Je suis donc arrivée plusieurs années après la première fournée de la fratrie. Pendant cette grossesse, ma mère prise de nausée essaya toutes sortes de remèdes de grand-mère et de sorcière. Ce qui fonctionna le mieux pour elle; un coke et une cigarette.
Elle avait 34 ans, elle n’avait jamais fumé.
Après ma naissance, le mal était fait, elle était accro à la cigarette et au coke.
Lorsque les grands étaient à l’école, elle m’amenait chez ma tante Adrienne qui tenait un restaurant-dépanneur. La portion restaurant n’était pas très élaborée; quelques sandwichs, des hot-dog, des gâteaux «style Duncan Hines» dont tante Adrienne coupait d’énormes morceaux croulants sous un glaçage hautement calorique.
Et le vendredi des frites! Frites maison, que l’oncle Roger, homme discret et silencieux faisait frire dans leur cuisine. Il s’activait caché par un rideau qui séparait leur appartement du commerce.
Mais, même reclus l’oncle Roger faisait, les vendredis; notre bonheur à tous !
Au milieu de la pièce, servant de resto trônait un énorme frigo horizontal de couleur rouge avec le mot COKE écrit en grosses lettres blanches. Il contenait toutes sortes de boisson gazeuse, mais surtout des dizaines et des dizaines de bouteilles de ce nectar que ma mère dégustait en quantité gargantuesque. J’ai beau fouiller dans mes souvenirs, je ne l’ai jamais vu boire autre chose que du Coke.

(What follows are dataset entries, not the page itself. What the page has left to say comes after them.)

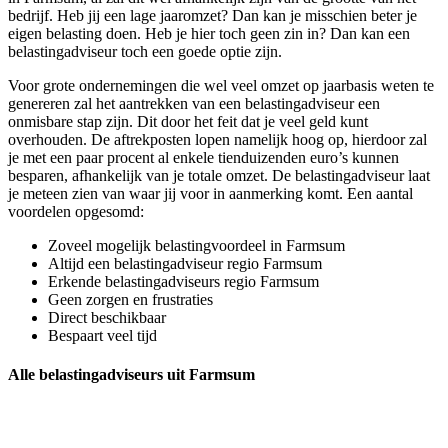
bedrijf. Heb jij een lage jaaromzet? Dan kan je misschien beter je
eigen belasting doen. Heb je hier toch geen zin in? Dan kan een
belastingadviseur toch een goede optie zijn.
Voor grote ondernemingen die wel veel omzet op jaarbasis weten te
genereren zal het aantrekken van een belastingadviseur een
onmisbare stap zijn. Dit door het feit dat je veel geld kunt
overhouden. De aftrekposten lopen namelijk hoog op, hierdoor zal
je met een paar procent al enkele tienduizenden euro’s kunnen
besparen, afhankelijk van je totale omzet. De belastingadviseur laat
je meteen zien van waar jij voor in aanmerking komt. Een aantal
voordelen opgesomd:
Zoveel mogelijk belastingvoordeel in Farmsum
Altijd een belastingadviseur regio Farmsum
Erkende belastingadviseurs regio Farmsum
Geen zorgen en frustraties
Direct beschikbaar
Bespaart veel tijd
Alle belastingadviseurs uit Farmsum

Du côté dépanneur, un long comptoir vitré exposait plusieurs sortes de friandises et un généreux étalage de paquet de cigarettes de toutes marques. Dans ces années-là, la cigarette était un mode de vie accepté; un délice complice de toutes les activités. Et Dieu sait à quel point j’avais hâte d’être grande pour faire comme ma mère et de fumer avec volupté une Du Maurier.
Au restaurant de tante Adrienne, on trouvait une table, une seule: installée sous une fenêtre. On s’y assoyait, collé-collé; face à face sur les banquettes de cuirette d’un vert douteux. Pendant que les belles-soeurs jasaient de tout et de rien (la famille de tante Adrienne était en fait l’essentiel de sa clientèle) moi, j’avais droit à un «Ice Cream soda».
Enveloppé dans les volutes de fumée des cigarettes, j’écoutais ces femmes raconter leur ordinaire. Étourdie, par le bourdonnement des mots et des rires, je voguais, seule dans ma tête de petite fille vers des rêves qui m’amèneraient bien loin de cette «petite vie» de femme de maison.
Lorsque plus tard, j’allais voir ma mère vieillissante, mais heureuse de sa « petite vie ordinaire », j’acceptais de boire un bon coke glacé avec elle.
Mais, je n’ai jamais fumé la cigarette!